Research from Israel found that men who stopped taking SSRIs were three times more likely to need erectile dysfunction medication afterward than the general population. Last month, a group of scientists in the U.S. joined forces to sue the Food and Drug Administration for failing to warn patients about these potential lingering sexual side effects.

Roy Whaley:

Roy Whaley: ‘It’s my duty to show what can happen’

When Whaley started taking citalopram in November 2007, he knew nothing about it. ‘To be honest, I didn’t really care at first because I knew it was the drug – the effect was so immediate and dramatic that it was obvious. I just thought that if I stopped taking it, it would go away,’ he says.

Less than a month later, Roy decided to stop taking it, partly because of this sexual side effect and also because it didn’t relieve his anxiety. About a month later, his sex drive still wasn’t back to normal, so he went to his doctor. “He told me it couldn’t be the drug because it was all out of my system,” he says. “As the months went by, I became more and more concerned because nothing seemed to get better.”

Whaley began doing his own research and found people on a few online forums who were experiencing the same thing—today, the PSSD Reddit forum has 13,000 members. “I started reading stories of people who had had this for five or six years and still hadn’t recovered, and that’s when I really started to worry,” he says.

It was around this point that Whaley finally found himself at the top of the waiting list to see a psychiatrist for his OCD. When he mentioned his sexual dysfunction at his first appointment, the psychiatrist brushed it off and instead convinced him to try the SSRIs again, which Whaley did for a few weeks before stopping them.

“If my libido was 15 percent of normal the first time I took SSRIs, it was down to five percent the second time,” Whaley says. “It never recovered.”

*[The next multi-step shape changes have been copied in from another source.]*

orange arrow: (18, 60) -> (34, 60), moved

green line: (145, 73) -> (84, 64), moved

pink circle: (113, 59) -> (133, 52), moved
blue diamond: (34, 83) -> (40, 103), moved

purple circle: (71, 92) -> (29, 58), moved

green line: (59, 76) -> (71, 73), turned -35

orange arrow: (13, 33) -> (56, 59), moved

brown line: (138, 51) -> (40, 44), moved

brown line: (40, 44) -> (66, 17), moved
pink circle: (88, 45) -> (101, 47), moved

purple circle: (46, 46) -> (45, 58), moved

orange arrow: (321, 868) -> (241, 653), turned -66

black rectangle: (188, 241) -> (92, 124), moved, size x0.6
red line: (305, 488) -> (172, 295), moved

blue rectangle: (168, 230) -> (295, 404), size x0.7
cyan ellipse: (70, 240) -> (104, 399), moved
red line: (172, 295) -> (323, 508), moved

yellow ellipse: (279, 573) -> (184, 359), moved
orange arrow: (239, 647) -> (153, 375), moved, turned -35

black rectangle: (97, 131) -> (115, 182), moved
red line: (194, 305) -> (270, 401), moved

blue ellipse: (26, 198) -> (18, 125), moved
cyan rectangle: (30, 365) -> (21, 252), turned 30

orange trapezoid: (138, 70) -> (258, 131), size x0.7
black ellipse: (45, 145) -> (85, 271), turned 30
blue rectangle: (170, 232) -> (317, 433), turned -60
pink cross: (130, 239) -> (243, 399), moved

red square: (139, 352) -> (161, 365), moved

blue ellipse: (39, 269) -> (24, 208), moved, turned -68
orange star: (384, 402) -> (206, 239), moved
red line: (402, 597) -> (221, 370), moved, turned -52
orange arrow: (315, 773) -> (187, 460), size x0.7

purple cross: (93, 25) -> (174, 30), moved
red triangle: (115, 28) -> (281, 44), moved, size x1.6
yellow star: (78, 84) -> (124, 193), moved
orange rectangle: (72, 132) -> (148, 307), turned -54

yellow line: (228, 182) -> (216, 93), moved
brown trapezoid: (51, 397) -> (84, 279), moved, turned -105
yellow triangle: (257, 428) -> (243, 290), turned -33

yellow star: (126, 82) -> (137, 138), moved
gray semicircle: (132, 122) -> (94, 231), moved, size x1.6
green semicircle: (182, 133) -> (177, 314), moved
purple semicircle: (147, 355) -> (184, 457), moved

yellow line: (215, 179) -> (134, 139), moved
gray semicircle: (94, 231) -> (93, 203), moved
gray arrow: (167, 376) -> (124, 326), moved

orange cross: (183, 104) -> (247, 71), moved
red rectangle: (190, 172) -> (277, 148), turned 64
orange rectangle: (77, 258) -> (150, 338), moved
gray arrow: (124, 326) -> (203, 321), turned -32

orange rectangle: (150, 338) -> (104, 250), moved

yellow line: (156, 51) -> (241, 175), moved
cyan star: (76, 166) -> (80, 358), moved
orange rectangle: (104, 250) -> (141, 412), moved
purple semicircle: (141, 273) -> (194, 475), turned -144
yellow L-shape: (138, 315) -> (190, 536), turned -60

Since then, he has had three short-lived relationships. “I didn’t tell my first girlfriend,” he says.

‘I pretended, but the relationship eventually fell apart.’ His subsequent relationships followed a similar pattern.

“I’ve told a friend,” he says, “but sex is really hard to fake when you’re completely asexual. It’s almost like being an actor. I’m nearly 40, and my siblings and cousins ​​have all had kids and ended up in long-term relationships. It’s caused me absolute chaos.”

There is now an international support group for patients called the PSSD Network (pssdnetwork.org), which has helped Whaley. A year ago, the site had 7,000 monthly visits; now it’s 50,000. “I’ve met people who describe the exact same experience,” Whaley says. “There’s a lot of desperation among people on the PSSD Network.”

He knows that there are those who argue that talking about PSSD is irresponsible because it could scare off people who need the drugs for their mental health. But he is adamant that in an era where SSRI prescriptions continue to rise (between 2015 and 2021, antidepressant prescriptions for children aged five to 12 grew by 40 percent), we need to know the full facts, all the side effects and long-term risks.

There have been multiple suicides within the PSSD network, including two last month. “Maybe my own case is serious, but I’ve met so many people in my normal life who said their sexual desires have never been the same since they started taking antidepressants,” Whaley says.

That’s why he’s speaking out now — despite the shame that comes with the issue. “I feel like it’s my duty to show what can happen,” he says. “I’ve had it for so long and it’s not getting better. I don’t feel like I have much to lose.”